Auf der Landkarte betrachtet nimmt das Amazonasbecken einen beachtlichen Teil des südamerikanischen Kontinents ein. Glücklicherweise gibt es noch kein ausgebautes Straßennetz, welches dieses einzigartige Gebiet durchzieht. Wir hatten lange überlegt, ob wir mit dem Motorrad so weit wie es eben geht ins Amazonasbecken hineinfahren und uns vor Ort einen Guide suchen, oder ob wir uns einer dieser Touren anschließen, die zum Beispiel von Quito aus angeboten werden. Die Reise in das Amazonasgebiet wollen wir gemeinsam mit Joey machen. Daniel will lieber in Quito bleiben und arbeiten, da er früher schon mal im Amazonas unterwegs war. Die angenehm kühle Luft in Quito will er nicht mehr gegen Hitze und die Moskitos tauschen. Auch damit er nicht so lange auf uns warten muss, entscheiden wir uns letztendlich für eine gebuchte Tour. In einem Reisebüro in Quito werden wir fündig und buchen eine mehrtägige Kanutour im Cuyabeno Reservat.
 
In schweißtreibender Hitze sind wir schon genug Motorrad gefahren, also haben wir auch nichts dagegen, uns mal in einem klimatisierten Bus die circa 300 Kilometer bis vor die Tore des Cuyabeno Reservats fahren zu lassen. Der Nachtbus fährt um 21:30 Uhr vom Quitumbe Bus Terminal ab. Zunächst lassen wir über kurvige Bergstraßen die Anden hinter uns. Als es am morgen hell wird, befinden wir uns bereits in den Tropen. Dichter Wald mit verhangenen Bäumen wechselt sich ab mit den Nutzflächen der Einheimischen. Die satten Grüntöne werden noch von den Nebelschwaden verborgen. Ein Anblick, so wie man ihn sich von einer Regenwaldregion vorstellt. Die Vorfreude auf die nächsten Tage wächst.
 
Während der Fahrt passieren wir allerdings auch einige Anlagen, die auf die Förderung von Öl zurückzuführen sind. Eine ganze Zeit lang taucht neben uns auf der Straße immer wieder eine Pipeline auf. Ein wenig Recherche vor der Tour über die Region, hat leider schon den traurigen Teil der Geschichte des Reservats offenbart. Schon kurz nach der Gründung des Cuyabeno Nationalparks wurde im Schutzgebiet und der umliegenden Region nach Öl gebohrt. Seit 1964 hat der amerikanische Ölkonzern Texaco (in 2001 von Chevron gekauft) zum Teil gemeinsam mit dem staatlichen Unternehmen Petroecuador circa 5,3 Milliarden Liter Öl gefördert.

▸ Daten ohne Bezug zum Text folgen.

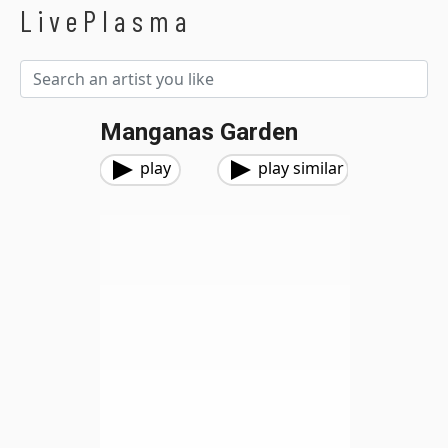
LivePlasma
Manganas Garden
play
play similar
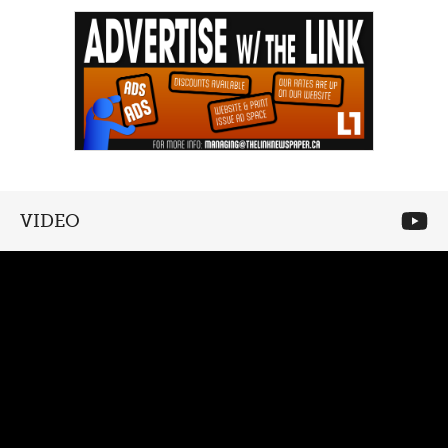
VIDEO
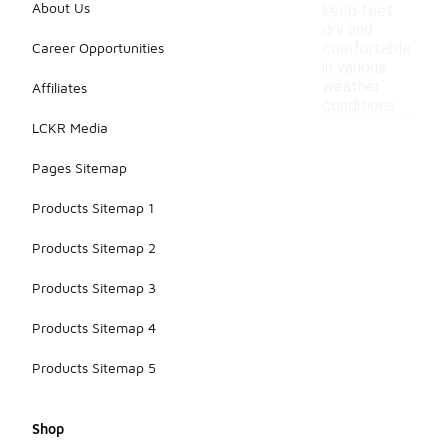
About Us
keep feet
dry and
Career Opportunities
comfortable
in various
weather
Affiliates
conditions.
LCKR Media
Pages Sitemap
Products Sitemap 1
Products Sitemap 2
Products Sitemap 3
Products Sitemap 4
Products Sitemap 5
Shop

In dieser Zeit gab es sowohl etliche Katastrophen in denen Millionen Liter von Öl durch Lecks ausgelaufen sind und den Lebensraum von Flora, Fauna und indigenen Völkern verseucht haben. Zusätzlich wird behauptet, dass große Mengen von schwer belastetem Abwasser wissentlich in das Flusssystem eingeleitet wurden und hunderte Müllhalden mit hochgiftigen Schadstoffen entstanden sind. Chevron wurde vom ecuadorianischen Staat zu mehreren Milliarden Dollar Strafe aufgrund von Umweltverschmutzung verurteilt. Der Konzern zog allerdings mit einer Gegenklage vor Gericht. Er sei nicht verantwortlich, da der Schaden zu Zeiten von Texaco entstand und dieser damals bereits 40 Millionen Dollar zur Entschädigung gezahlt hat. Für alles weitere sei Petroecuador verantwortlich, also der ecuadorianische Staat selbst.
 
Hugo, unser Guide empfängt uns am Nationalparkeingang und gibt uns eine kleine Einweisung, in der er uns nicht viel mehr sagt, als wir eh schon wissen. Keinen Müll in den Wald werfen und sich ruhig verhalten, damit man die Tiere nicht verscheucht. Außerdem erklärt er uns „Flora bewegt sich nicht, Fauna schon…“. Mit dieser neuen Erkenntnis begeben wir uns auf die 20-minütige Bootsfahrt zu unserer Lodge, der Cuyabeno-Lodge. Vor uns liegen 4 Tage „Amazonas-Abenteuer“, auch wenn wir uns nur in einem Nebenfluss x-ter Ordnung des eigentlichen Amazonasstromes befinden. Wir sind auf dem Rio Aguas Negras, welcher in den Rio Aguarico mündet. Dieser wiederum fließt in den Rio Napo, ein großer Zustrom des Amazonas. Es würde also einige Tage dauern, bis wir auf dem großen Fluss wären. Die Artenvielfalt der Tier- und Pflanzenwelt hier ist jedoch nicht weniger spannend.
 
In der Lodge gibt es zunächst Frühstück. Von den umliegenden Bäumen hängen Vogelnester aus den Baumkronen herab. Die Vogelstimmen sorgen für eine entsprechende Atmosphäre. Die Lodge besteht aus mehreren offenen Holzhütten, die auf Stelzen gebaut sind und jeweils über einen Steg mit dem Hauptsteg verbunden sind. Momentan ist hier Trockenzeit und daher steht das Wasser des angrenzenden Flusses tief. In der Regenzeit ist man auf die Nutzung der Stege angewiesen, da dann das Wasser einige Meter höher steht.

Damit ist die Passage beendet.